Für die Zukunft wird es wichtig sein, in wie weit die Kinder und ihre Familien auch kulturell und von ihrem Bildungsstand her in Remscheid ankommen. Immer noch haben fast 40 % von ihnen nach dem Verlassen der Grundschule eine Hauptschulempfehlung, auch wenn sich das Bild langsam wandelt. Zu langsam. Kinder aus Einwanderfamilien dürfen in Remscheid nicht länger Verliererinnen und Verlierer des Bildungssystems sein.

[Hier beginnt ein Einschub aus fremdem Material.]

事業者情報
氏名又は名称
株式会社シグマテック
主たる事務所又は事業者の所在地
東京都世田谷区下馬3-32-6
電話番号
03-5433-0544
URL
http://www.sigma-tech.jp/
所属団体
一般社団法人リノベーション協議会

Aber auch ihren Eltern gebührt gesellschaftlicher Respekt. Sie arbeiten in der Regel hart, um sich und ihren Familien einen angemessenen Lebensstandard zu sichern. Einwanderinnen und Einwanderer sind in Remscheid mittlerweile Unternehmer, Hauskäufer, Ladenbesitzer, Ausbilder, Projektleiter, Handwerker und vieles mehr. Trotz mannigfaltiger Schwierigkeiten viele haben es geschafft. Gerade deshalb darf die Diskussion um Migration nicht verkürzt werden auf die Armen und Schwachen, sondern muss sich auf das gesamte Leistungsspektrum der Migrantinnen und Migranten beziehen.

B90/DIE GRÜNEN stehen für eine Einwanderungspolitik in unserer Stadt, die Einwanderinnen und Einwanderer respektiert und deren Chancengleichheit in den Mittelpunkt stellt. Gleichzeitig erwarten wir ein klares und unmissverständliches Bekenntnis zum Grundgesetz und zur Gleichstellung von Frau und Mann. Wir erklären allen Tendenzen eine klare Absage, die dem entgegenstehen.